R. Kelly is a predator. All it takes is a glimpse into his life to prove that fact: When he was 28, he married 15-year-old Aaliyah. They’d been working on music together since she was 12 years old, and married without her family’s consent. When her family realized that R. Kelly had preyed on his teenage protege, they moved to have the marriage annulled, but Aaliyah’s mother later said her daughter’s “life was ruined” and she was “never the same.” How could any girl be the same after being manipulated and abused by a grown-ass man?
Since then, R. Kelly’s settled out of court numerous times for having sex with underage Black girls and videotaping the encounters—sometimes without their consent. When the girls turned 18, he would often discard them, leading one of his victims to slit her wrists. Many of these children’s parents have told Jim DeRogatis, the reporter who has been following R. Kelly’s assaults for years, that their daughters have never recovered. There’s something about the grossness of older men being with younger women that sticks to me, especially as those grown-ass men speak about “transforming” girls into broken women. On 4:44, Jay-Z raps about Beyoncé maturing faster than him, and him not being ready to commit fully in the same way that she was. Yet, he seems to forget that when they met, he was already in his 30’s while Beyoncé wasn’t even old enough to drink. How dare she, a girl coming into adulthood, have to guide a relationship with a grown-ass man? Bearing the brunt of a relationship with an adult with the foresight to know better and opts not to can wreck the best of us.

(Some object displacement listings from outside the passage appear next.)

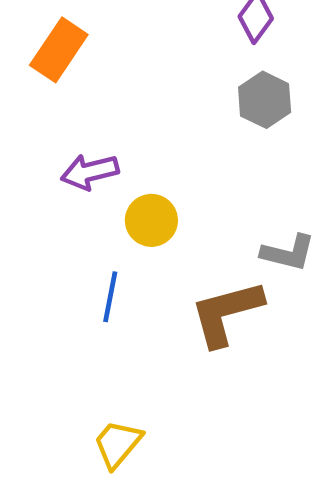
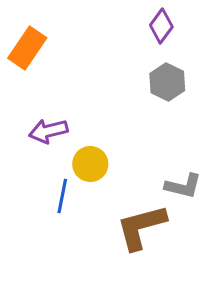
blue line: (110, 297) -> (62, 196), moved

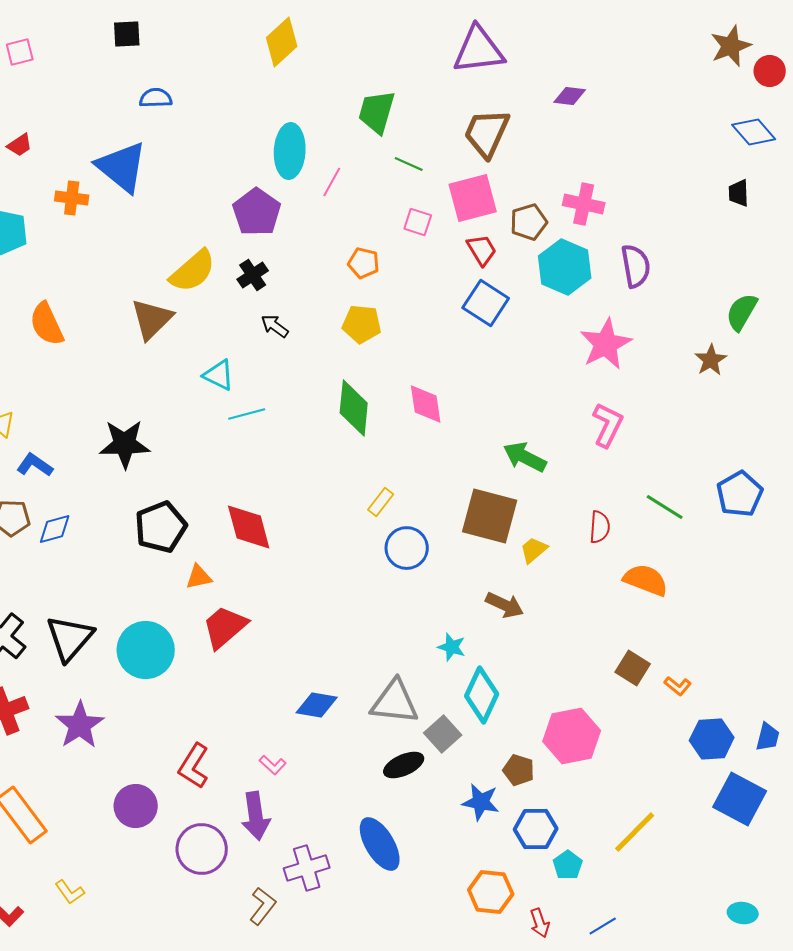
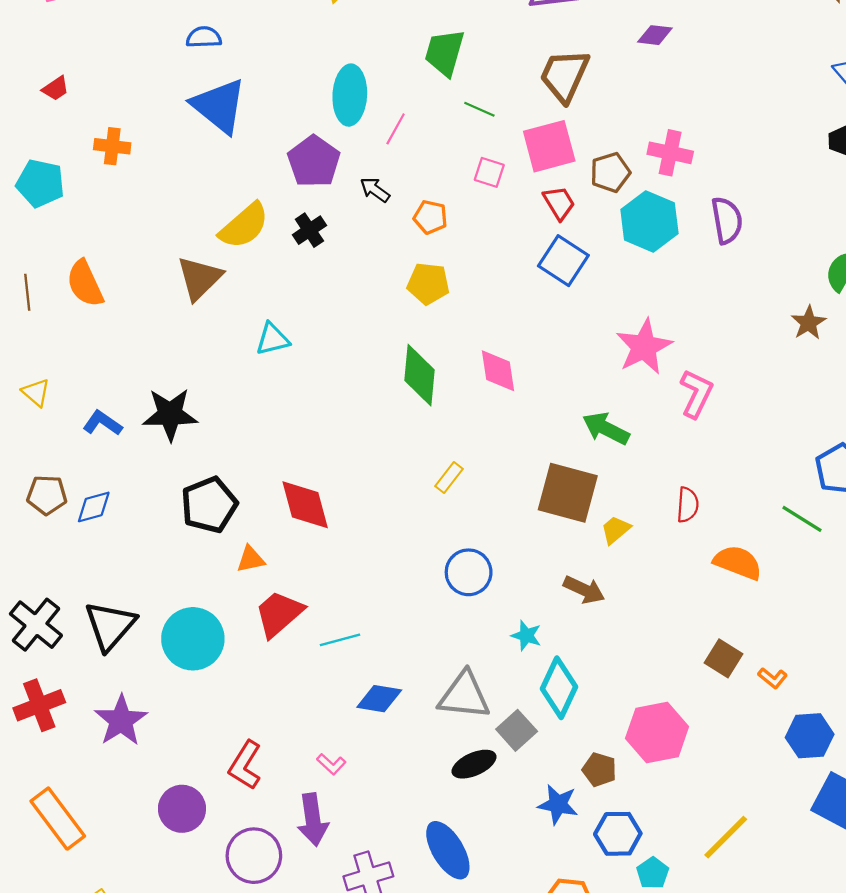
blue triangle: (122, 167) -> (219, 106), moved
black arrow: (275, 326) -> (375, 190), moved
pink star: (606, 344) -> (644, 347), moved
cyan triangle: (219, 375) -> (272, 339), turned -40
cyan line: (247, 414) -> (340, 640), moved
blue L-shape: (35, 465) -> (102, 423), moved
green line: (665, 507) -> (802, 519), moved
blue circle: (407, 548) -> (469, 572), moved

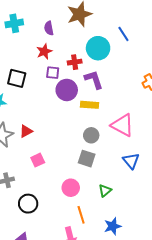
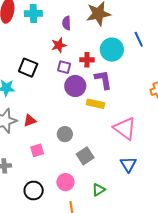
gray circle: (91, 135) -> (65, 134), moved
gray square: (87, 159) -> (85, 156), turned 30
black circle: (28, 204) -> (34, 191), moved

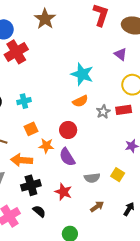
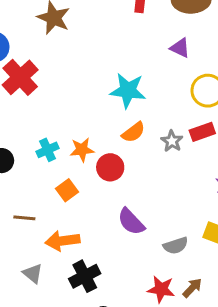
red circle: (68, 130) -> (110, 167), moved
orange star: (46, 146) -> (82, 150), moved
red star: (63, 192) -> (161, 289), moved

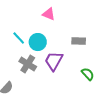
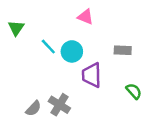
purple trapezoid: (54, 61) -> (92, 75), turned -30
gray cross: (28, 64) -> (59, 105), moved

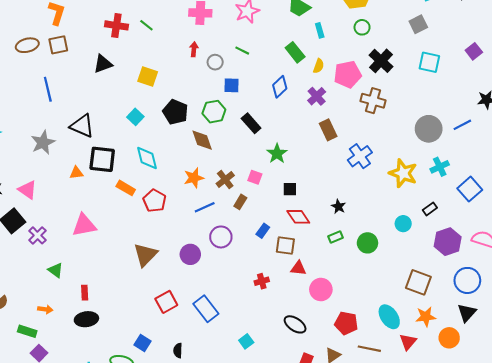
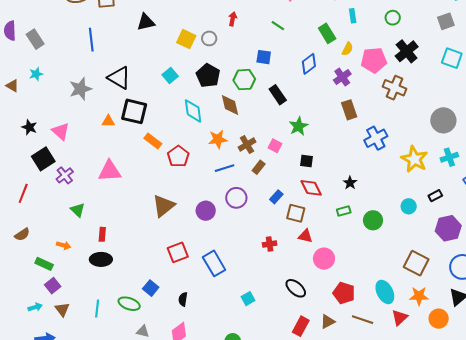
gray circle: (215, 62) -> (209, 38), moved
cyan diamond: (147, 158) -> (193, 111), moved

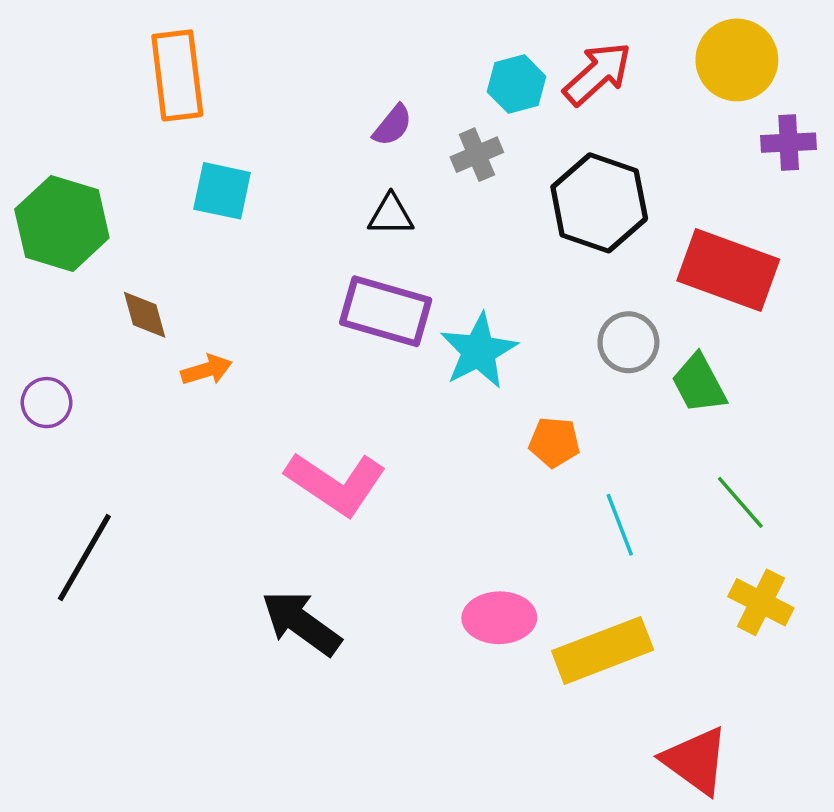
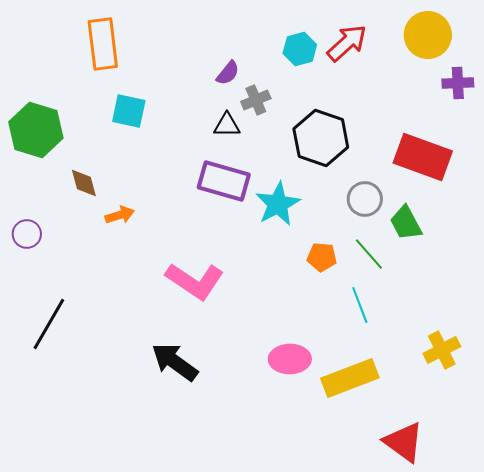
gray cross: (477, 155) -> (256, 100), moved
black hexagon: (599, 203) -> (321, 138), moved
green line: (740, 502) -> (369, 254), moved
yellow cross: (761, 602) -> (442, 350), turned 36

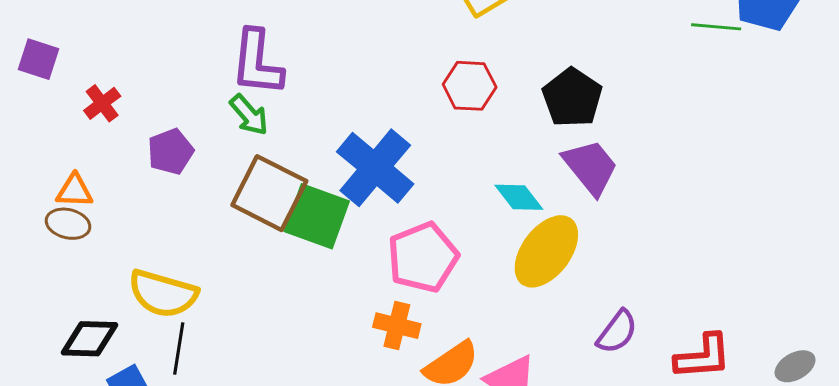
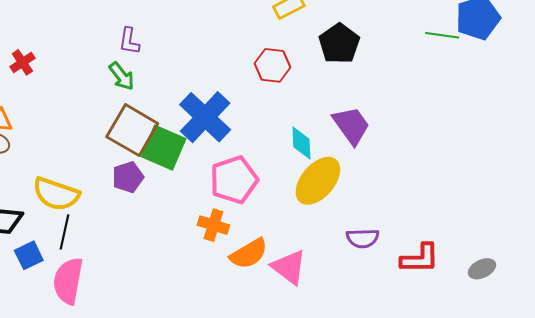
purple L-shape: (257, 63) -> (129, 41), size x0.6
black pentagon: (572, 98) -> (339, 44), moved
purple pentagon: (171, 151) -> (128, 177), moved
cyan diamond: (519, 197) -> (301, 143), turned 32
purple semicircle: (617, 332) -> (363, 238), turned 48

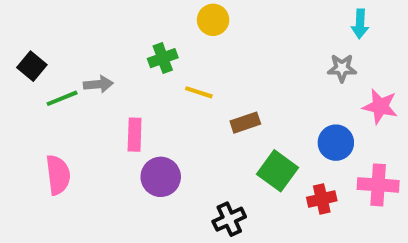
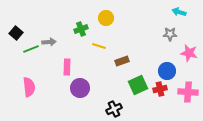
yellow circle: (213, 20) -> (106, 18), moved
cyan arrow: (360, 24) -> (179, 12), turned 104
green square: (277, 171) -> (138, 85), turned 30
red cross: (322, 199) -> (160, 89), moved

It wrecked Beyoncé too. She, too, has been broken, as her now husband confirmed when he rapped about “seeing the soul leave her eyes.”

(Photo credit: The Source)
Yet, there’s a rush to defend these grown-ass men, even as the evidence piles up that they’re unworthy of defense. Now, R. Kelly is orchestrating a cult full of young, Black women whom he’s isolated from their families; forced to only wear the clothing he deems suitable; and abuses when they don’t adhere to his “rules.” Still, reasonable Black women—in my family and outside of it—don’t understand why a 50-year-old man with a history of dating teenage girls is being excoriated. Apparently, there are enough “Ignition (Remix)” spins to make the Black women I know believe that the girls, no matter their age, are at fault. It’s their fastness and their lust for wealth and fame that makes R. Kelly the victim. He, a grown-ass man, isn’t the predator. The girls are.
Defending R. Kelly, Bill Cosby, Mike Tyson, and the predatory Black men in our families, our churches, and our communities at-large has little to do with who they are and what they’ve achieved, and everything to do with how we perceive Black girls. There’s a running joke about all Black families having that one uncle who can’t keep his hands to himself. We know him when we see him. He’s usually drunk at family functions, and immediately comes toward the girl he hasn’t seen in a while. He asks her to spin around, the lust present in his eyes, and begins hitting on her—as if it’s normal. In my family, that uncle served extensive prison time for sexually assaulting many girls, including his sister. In many families, that uncle is laughed off by the elders tasked with protecting Black girls, and the girls are blamed for his behavior. “Put on more clothes when he’s around,” we’re told. “You know better than to be half-naked around him.”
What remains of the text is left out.